Mark cites a report from The Philippine Society of Medical Oncology emphasizing the importance of this project, “The Philippines has the highest incidence rate in Asia and is among the top 10 countries with the most cases of breast cancer. The disease is so common that one in every 13 Filipino women are expected to develop breast cancer in their lifetime.”

But with early detection, it is curable.

“When it comes to breast cancer awareness, there’s a lot more that needs to be done. While this is the culmination for the Breast Care Center Annex, there’s still more we can do as partners. The support for Breast Care Center will continue and also for the campaign,” said Mel.

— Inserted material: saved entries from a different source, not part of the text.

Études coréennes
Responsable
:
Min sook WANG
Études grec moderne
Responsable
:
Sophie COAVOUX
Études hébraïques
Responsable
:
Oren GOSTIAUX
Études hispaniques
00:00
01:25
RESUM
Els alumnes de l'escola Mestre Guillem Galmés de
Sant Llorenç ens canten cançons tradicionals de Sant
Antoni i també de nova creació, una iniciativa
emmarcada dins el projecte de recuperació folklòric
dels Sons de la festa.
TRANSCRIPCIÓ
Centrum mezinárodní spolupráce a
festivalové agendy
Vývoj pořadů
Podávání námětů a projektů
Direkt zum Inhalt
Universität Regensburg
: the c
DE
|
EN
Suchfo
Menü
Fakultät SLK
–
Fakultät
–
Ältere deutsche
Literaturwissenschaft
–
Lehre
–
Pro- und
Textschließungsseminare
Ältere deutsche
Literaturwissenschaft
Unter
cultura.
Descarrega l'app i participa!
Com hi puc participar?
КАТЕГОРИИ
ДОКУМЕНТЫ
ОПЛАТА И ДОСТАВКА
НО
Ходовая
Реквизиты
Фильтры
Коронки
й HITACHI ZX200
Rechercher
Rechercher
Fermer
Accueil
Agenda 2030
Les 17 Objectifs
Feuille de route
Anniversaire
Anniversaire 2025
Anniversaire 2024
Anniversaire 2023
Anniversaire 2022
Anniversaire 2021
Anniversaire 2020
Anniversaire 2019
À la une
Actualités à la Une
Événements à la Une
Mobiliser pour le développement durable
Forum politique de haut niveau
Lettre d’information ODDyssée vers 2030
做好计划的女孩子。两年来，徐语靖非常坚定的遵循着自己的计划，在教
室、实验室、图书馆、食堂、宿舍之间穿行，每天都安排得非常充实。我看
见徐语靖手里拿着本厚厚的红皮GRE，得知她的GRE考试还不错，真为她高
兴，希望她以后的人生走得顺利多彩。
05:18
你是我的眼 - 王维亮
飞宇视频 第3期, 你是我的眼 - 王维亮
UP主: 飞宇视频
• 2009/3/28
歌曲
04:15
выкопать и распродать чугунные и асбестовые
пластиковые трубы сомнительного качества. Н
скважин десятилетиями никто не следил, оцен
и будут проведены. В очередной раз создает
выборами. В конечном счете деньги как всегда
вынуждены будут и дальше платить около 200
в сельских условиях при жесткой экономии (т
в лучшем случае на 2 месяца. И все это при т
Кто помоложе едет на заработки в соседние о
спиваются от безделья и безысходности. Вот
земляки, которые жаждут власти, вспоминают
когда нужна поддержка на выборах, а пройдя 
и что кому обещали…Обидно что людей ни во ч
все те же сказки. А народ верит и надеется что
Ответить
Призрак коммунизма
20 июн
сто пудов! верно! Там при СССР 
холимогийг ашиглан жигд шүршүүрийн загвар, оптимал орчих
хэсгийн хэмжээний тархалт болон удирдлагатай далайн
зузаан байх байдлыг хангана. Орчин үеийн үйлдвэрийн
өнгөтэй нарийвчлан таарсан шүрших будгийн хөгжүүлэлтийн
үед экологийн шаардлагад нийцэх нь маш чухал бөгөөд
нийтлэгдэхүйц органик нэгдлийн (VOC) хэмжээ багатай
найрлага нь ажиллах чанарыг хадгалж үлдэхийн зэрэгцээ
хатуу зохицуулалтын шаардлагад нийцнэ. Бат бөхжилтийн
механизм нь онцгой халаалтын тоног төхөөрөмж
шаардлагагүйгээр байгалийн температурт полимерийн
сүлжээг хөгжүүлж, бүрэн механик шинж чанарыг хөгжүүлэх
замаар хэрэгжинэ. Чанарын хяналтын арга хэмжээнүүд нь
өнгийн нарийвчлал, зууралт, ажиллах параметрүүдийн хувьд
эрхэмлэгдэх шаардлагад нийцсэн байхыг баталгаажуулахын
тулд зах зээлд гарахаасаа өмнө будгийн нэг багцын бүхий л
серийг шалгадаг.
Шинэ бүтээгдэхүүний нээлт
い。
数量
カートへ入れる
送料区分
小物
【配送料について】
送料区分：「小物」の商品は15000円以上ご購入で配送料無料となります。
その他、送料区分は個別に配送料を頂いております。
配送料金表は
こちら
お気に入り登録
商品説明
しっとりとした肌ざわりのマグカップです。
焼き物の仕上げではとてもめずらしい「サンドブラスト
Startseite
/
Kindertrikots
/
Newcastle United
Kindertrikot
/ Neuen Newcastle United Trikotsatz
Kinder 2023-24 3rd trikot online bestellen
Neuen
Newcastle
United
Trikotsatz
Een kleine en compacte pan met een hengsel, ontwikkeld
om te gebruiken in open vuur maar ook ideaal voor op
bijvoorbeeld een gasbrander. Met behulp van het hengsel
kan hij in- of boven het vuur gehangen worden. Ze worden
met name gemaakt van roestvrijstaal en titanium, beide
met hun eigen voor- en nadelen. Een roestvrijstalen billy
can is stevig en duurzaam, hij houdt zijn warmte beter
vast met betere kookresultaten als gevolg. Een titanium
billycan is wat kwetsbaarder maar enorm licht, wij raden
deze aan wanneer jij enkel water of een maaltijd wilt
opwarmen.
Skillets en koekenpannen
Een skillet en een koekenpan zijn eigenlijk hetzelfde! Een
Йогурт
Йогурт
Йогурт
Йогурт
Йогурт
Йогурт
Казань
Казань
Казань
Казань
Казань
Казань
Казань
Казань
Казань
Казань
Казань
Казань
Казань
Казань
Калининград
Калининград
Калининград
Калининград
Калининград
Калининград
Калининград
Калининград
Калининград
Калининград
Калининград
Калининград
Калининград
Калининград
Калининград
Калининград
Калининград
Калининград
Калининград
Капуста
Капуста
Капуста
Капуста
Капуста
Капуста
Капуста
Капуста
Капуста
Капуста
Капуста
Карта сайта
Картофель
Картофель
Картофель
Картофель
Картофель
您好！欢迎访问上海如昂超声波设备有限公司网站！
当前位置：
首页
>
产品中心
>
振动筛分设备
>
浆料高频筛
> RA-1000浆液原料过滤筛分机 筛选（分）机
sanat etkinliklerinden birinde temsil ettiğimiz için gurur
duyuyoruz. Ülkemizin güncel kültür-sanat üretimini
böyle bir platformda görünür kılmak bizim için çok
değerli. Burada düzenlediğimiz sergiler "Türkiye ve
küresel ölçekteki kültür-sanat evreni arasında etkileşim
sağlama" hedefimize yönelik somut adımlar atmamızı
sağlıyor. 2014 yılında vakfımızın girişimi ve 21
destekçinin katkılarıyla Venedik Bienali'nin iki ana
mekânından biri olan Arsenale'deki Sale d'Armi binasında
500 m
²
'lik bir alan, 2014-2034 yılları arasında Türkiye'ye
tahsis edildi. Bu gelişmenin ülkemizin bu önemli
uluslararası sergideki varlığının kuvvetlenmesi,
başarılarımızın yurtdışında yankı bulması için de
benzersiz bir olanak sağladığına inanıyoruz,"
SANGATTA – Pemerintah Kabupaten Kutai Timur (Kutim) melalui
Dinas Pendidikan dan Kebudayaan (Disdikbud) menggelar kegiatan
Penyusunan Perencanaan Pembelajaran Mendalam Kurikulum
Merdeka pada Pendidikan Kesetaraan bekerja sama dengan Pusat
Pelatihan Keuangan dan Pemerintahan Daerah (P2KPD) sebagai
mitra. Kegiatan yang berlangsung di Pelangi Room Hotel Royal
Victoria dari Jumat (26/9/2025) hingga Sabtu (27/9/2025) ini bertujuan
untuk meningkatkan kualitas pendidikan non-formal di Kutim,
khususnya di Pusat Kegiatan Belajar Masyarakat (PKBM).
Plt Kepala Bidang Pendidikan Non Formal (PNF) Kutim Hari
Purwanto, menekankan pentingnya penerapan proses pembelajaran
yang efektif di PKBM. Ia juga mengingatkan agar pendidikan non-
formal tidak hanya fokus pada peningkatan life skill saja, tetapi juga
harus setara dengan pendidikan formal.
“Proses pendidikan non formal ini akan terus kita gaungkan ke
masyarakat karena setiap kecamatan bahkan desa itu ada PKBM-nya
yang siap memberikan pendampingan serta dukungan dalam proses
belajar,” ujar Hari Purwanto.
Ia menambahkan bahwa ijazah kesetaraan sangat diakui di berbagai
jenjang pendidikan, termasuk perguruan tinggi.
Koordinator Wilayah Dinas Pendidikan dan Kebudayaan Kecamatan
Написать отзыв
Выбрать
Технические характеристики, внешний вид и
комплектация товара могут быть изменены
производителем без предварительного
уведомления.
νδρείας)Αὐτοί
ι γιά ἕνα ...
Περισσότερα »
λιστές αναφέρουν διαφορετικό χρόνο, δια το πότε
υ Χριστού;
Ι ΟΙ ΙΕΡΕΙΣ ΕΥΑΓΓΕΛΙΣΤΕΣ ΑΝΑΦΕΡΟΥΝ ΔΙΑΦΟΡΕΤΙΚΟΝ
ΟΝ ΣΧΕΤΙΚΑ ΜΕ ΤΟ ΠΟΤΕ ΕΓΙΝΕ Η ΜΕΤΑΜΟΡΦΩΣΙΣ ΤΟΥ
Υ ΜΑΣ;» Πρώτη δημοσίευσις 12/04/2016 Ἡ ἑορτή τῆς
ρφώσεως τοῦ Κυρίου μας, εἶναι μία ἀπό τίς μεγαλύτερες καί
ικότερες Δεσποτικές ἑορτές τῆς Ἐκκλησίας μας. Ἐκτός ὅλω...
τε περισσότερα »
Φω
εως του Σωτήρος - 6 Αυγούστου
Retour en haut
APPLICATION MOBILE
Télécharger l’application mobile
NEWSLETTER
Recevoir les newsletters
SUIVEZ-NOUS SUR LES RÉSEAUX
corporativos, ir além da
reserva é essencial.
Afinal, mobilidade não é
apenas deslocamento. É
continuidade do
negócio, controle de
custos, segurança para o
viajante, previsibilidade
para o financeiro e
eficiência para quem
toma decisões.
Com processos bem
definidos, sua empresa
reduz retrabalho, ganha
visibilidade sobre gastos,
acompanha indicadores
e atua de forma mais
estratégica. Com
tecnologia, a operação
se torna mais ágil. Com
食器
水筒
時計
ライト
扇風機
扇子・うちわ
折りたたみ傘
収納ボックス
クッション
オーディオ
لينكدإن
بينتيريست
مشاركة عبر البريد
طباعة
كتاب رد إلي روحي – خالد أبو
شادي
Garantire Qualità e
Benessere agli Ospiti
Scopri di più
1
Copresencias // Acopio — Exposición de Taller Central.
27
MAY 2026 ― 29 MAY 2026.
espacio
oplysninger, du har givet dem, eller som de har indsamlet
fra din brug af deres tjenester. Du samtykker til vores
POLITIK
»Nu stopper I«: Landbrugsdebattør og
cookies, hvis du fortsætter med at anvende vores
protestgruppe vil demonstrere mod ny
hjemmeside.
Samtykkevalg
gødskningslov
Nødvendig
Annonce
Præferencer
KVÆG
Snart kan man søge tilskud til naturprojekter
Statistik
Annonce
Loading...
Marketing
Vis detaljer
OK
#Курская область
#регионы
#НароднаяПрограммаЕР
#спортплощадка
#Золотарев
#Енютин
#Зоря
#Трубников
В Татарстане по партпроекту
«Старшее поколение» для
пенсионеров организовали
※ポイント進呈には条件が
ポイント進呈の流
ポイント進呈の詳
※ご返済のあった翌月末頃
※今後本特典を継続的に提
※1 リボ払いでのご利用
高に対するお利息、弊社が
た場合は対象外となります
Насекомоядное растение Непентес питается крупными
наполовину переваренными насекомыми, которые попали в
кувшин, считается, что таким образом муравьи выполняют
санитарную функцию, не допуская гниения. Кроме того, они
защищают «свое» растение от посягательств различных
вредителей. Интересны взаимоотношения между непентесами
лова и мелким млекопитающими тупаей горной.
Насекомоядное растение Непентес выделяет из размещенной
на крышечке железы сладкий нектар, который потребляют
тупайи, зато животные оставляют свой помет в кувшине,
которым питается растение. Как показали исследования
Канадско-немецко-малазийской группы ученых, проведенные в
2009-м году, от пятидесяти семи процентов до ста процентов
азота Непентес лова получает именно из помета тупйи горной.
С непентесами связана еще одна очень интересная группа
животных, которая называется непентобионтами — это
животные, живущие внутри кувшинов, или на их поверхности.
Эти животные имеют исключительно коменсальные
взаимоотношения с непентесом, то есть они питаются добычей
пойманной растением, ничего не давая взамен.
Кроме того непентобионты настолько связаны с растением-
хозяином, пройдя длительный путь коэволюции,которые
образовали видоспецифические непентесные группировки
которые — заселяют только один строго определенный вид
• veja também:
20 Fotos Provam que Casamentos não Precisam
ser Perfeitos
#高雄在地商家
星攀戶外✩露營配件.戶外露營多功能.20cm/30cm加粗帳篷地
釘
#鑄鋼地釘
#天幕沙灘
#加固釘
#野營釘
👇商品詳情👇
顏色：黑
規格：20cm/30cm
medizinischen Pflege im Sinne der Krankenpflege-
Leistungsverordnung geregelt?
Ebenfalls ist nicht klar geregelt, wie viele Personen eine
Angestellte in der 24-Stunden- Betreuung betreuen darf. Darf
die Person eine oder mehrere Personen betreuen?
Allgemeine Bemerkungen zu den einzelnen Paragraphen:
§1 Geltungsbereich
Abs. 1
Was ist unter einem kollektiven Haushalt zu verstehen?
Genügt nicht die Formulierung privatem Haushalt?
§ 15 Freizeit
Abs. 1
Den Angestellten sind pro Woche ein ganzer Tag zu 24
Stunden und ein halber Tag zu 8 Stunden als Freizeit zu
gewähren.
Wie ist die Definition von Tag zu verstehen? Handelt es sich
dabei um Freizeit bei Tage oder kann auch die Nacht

For the entire month of October, The Peninsula in Pink campaign will keep raising funds and awareness for its breast cancer charity partners through Art of Pink Peninsula Afternoon Tea, cocktails and desserts, décor, and hotel and spa packages – all in pink, of course.

Art of Pink’s biggest fundraiser is a collaboration with celebrated Chinese multimedia artist Chen Man who donated “Nao Nao,” an exclusively commissioned series of 10 interactive photographic artworks installed at all 10 Peninsula hotels worldwide. Covered by two pink dots – symbols of breasts and the colon, a punctuation that precedes a conversation – visitors are invited to use traditional nao nao bamboo sticks (available for purchase at P300 to raise additional funds) to gently scrape the dots and slowly unveil the image behind.

In The Peninsula Manila, four photographs will be exhibited at The Lobby until October 31 and will be available for bidding via an online auction until October 24 at paddle8/PeninPink. Bids will start at P150,000.

Garch shares that while support to the Breast Care Center will continue, they are looking into working with a bigger public hospital ward in Manila in the coming years.

But that’s for another story. The breast cancer warriors surprise us with another song and dance number, singing the Rey Valera classic “Kahit Maputi Na Ang Buhok Ko” in chorus (a song that Mark, touted as The Peninsula’s singalong king, also performed for the breast cancer warriors before we all parted ways). Mid performance, they pull Mel, Mark, and Malu for a group hug, a proverbial huddle preparing for the battle ahead. This time, the battle is a team effort.